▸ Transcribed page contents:
━━━

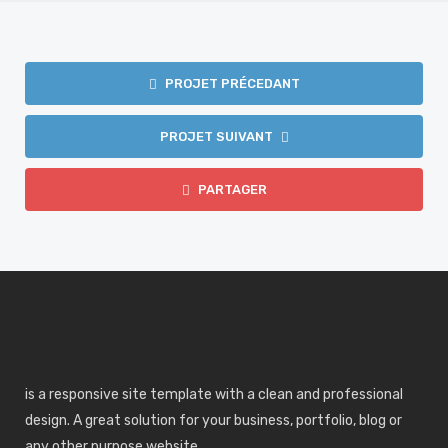
PROJET PRÉCEDANT
PROJET SUIVANT
PARTAGER
is a responsive site template with a clean and professional
design. A great solution for your business, portfolio, blog or
any other purpose website.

━━━

▸ Task directions: The records above should be repeated exactly, with every picture omitted.

▸ Output of the exercise:
PROJET PRÉCEDANT
PROJET SUIVANT
PARTAGER
is a responsive site template with a clean and professional
design. A great solution for your business, portfolio, blog or
any other purpose website.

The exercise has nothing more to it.